▶ _EXERCISE_
In your reply, repeat every entry exactly and skip over each picture.

Source data
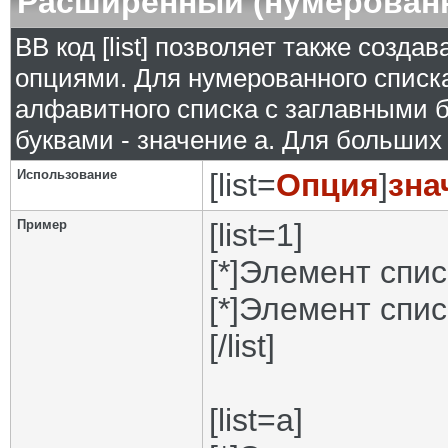
Расширенный (нумерован
BB код [list] позволяет также созд
опциями. Для нумерованного списка
алфавитного списка с заглавными б
буквами - значение а. Для больших р
Использование
[list=
Опция
]
зна
Пример
[list=1]
[*]Элемент спис
[*]Элемент спис
[/list]
[list=a]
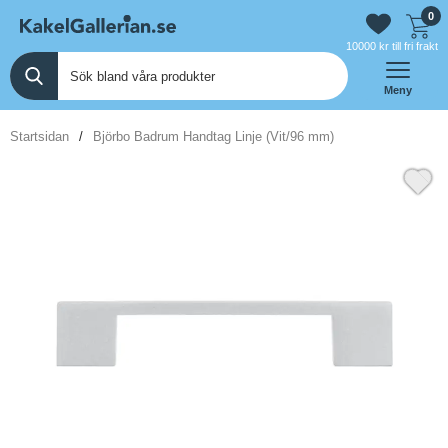
0
10000 kr till fri frakt
Meny
Startsidan
Björbo Badrum Handtag Linje (Vit/96 mm)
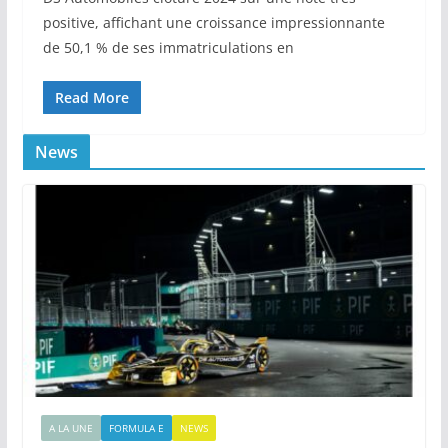
positive, affichant une croissance impressionnante
de 50,1 % de ses immatriculations en
Read More
News
A LA UNE
FORMULA E
NEWS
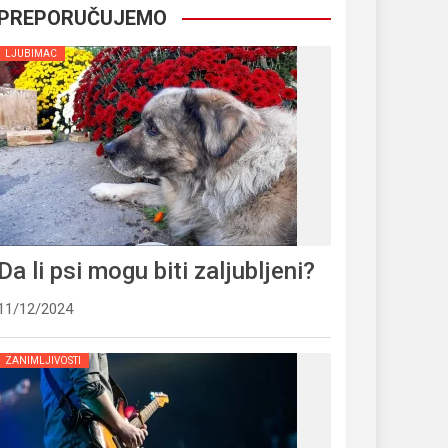
PREPORUČUJEMO
LJUBIMAC
Da li psi mogu biti zaljubljeni?
11/12/2024
ZANIMLJIVOSTI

▶ _REPLY_
Расширенный (нумерован
BB код [list] позволяет также созд
опциями. Для нумерованного списка
алфавитного списка с заглавными б
буквами - значение а. Для больших р
Использование
[list=
Опция
]
зна
Пример
[list=1]
[*]Элемент спис
[*]Элемент спис
[/list]
[list=a]
0
10000 kr till fri frakt
Meny
Startsidan
Björbo Badrum Handtag Linje (Vit/96 mm)
positive, affichant une croissance impressionnante
de 50,1 % de ses immatriculations en
Read More
News
A LA UNE
FORMULA E
NEWS
PREPORUČUJEMO
LJUBIMAC
Da li psi mogu biti zaljubljeni?
11/12/2024
ZANIMLJIVOSTI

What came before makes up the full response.